* [What to do]: From the entries that follow, copy every line with the word "کلانشهر".

* [Data for this exercise]:
· · · · · · ·

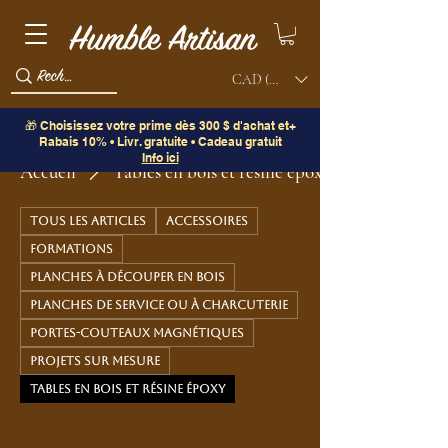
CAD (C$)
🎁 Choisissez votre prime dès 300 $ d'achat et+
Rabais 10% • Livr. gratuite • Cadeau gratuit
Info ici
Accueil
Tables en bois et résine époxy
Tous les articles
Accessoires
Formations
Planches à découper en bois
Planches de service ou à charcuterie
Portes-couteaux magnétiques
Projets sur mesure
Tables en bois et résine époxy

· · · · · · ·

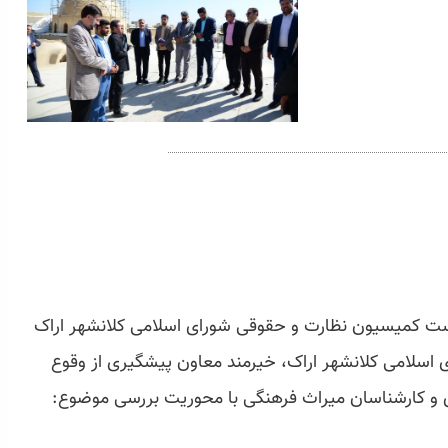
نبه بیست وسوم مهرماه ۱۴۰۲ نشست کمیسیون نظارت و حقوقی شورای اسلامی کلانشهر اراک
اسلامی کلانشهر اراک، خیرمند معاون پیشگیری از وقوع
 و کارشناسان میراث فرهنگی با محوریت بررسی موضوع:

· · · · · · ·

* [Answer for this exercise]:
نبه بیست وسوم مهرماه ۱۴۰۲ نشست کمیسیون نظارت و حقوقی شورای اسلامی کلانشهر اراک
اسلامی کلانشهر اراک، خیرمند معاون پیشگیری از وقوع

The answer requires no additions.